Page images and extracted text:
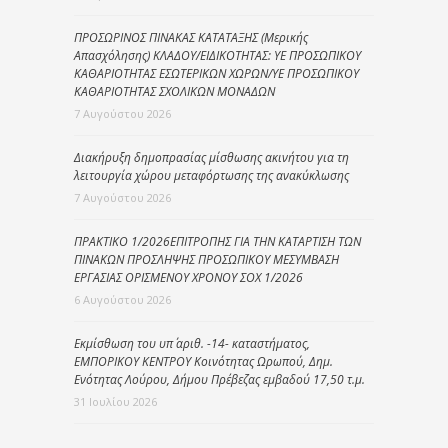
ΠΡΟΣΩΡΙΝΟΣ ΠΙΝΑΚΑΣ ΚΑΤΑΤΑΞΗΣ (Μερικής
Απασχόλησης) ΚΛΑΔΟΥ/ΕΙΔΙΚΟΤΗΤΑΣ: ΥΕ ΠΡΟΣΩΠΙΚΟΥ
ΚΑΘΑΡΙΟΤΗΤΑΣ ΕΣΩΤΕΡΙΚΩΝ ΧΩΡΩΝ/ΥΕ ΠΡΟΣΩΠΙΚΟΥ
ΚΑΘΑΡΙΟΤΗΤΑΣ ΣΧΟΛΙΚΩΝ ΜΟΝΑΔΩΝ
7 Αυγούστου 2026
Διακήρυξη δημοπρασίας μίσθωσης ακινήτου για τη
λειτουργία χώρου μεταφόρτωσης της ανακύκλωσης
7 Αυγούστου 2026
ΠΡΑΚΤΙΚΟ 1/2026ΕΠΙΤΡΟΠΗΣ ΓΙΑ ΤΗΝ ΚΑΤΑΡΤΙΣΗ ΤΩΝ
ΠΙΝΑΚΩΝ ΠΡΟΣΛΗΨΗΣ ΠΡΟΣΩΠΙΚΟΥ ΜΕΣΥΜΒΑΣΗ
ΕΡΓΑΣΙΑΣ ΟΡΙΣΜΕΝΟΥ ΧΡΟΝΟΥ ΣΟΧ 1/2026
6 Αυγούστου 2026
Εκμίσθωση του υπ΄ αριθ. -14- καταστήματος,
ΕΜΠΟΡΙΚΟΥ ΚΕΝΤΡΟΥ Κοινότητας Ωρωπού, Δημ.
Ενότητας Λούρου, Δήμου Πρέβεζας εμβαδού 17,50 τ.μ.
31 Ιουλίου 2026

Exercise details:
Nothing but the lines from the one with "Απασχόλησης) ΚΛΑΔΟΥ/ΕΙΔΙΚΟΤΗΤΑΣ: ΥΕ" through the last line of the data should appear; print them exactly.

Response to the task:
Απασχόλησης) ΚΛΑΔΟΥ/ΕΙΔΙΚΟΤΗΤΑΣ: ΥΕ ΠΡΟΣΩΠΙΚΟΥ
ΚΑΘΑΡΙΟΤΗΤΑΣ ΕΣΩΤΕΡΙΚΩΝ ΧΩΡΩΝ/ΥΕ ΠΡΟΣΩΠΙΚΟΥ
ΚΑΘΑΡΙΟΤΗΤΑΣ ΣΧΟΛΙΚΩΝ ΜΟΝΑΔΩΝ
7 Αυγούστου 2026
Διακήρυξη δημοπρασίας μίσθωσης ακινήτου για τη
λειτουργία χώρου μεταφόρτωσης της ανακύκλωσης
7 Αυγούστου 2026
ΠΡΑΚΤΙΚΟ 1/2026ΕΠΙΤΡΟΠΗΣ ΓΙΑ ΤΗΝ ΚΑΤΑΡΤΙΣΗ ΤΩΝ
ΠΙΝΑΚΩΝ ΠΡΟΣΛΗΨΗΣ ΠΡΟΣΩΠΙΚΟΥ ΜΕΣΥΜΒΑΣΗ
ΕΡΓΑΣΙΑΣ ΟΡΙΣΜΕΝΟΥ ΧΡΟΝΟΥ ΣΟΧ 1/2026
6 Αυγούστου 2026
Εκμίσθωση του υπ΄ αριθ. -14- καταστήματος,
ΕΜΠΟΡΙΚΟΥ ΚΕΝΤΡΟΥ Κοινότητας Ωρωπού, Δημ.
Ενότητας Λούρου, Δήμου Πρέβεζας εμβαδού 17,50 τ.μ.
31 Ιουλίου 2026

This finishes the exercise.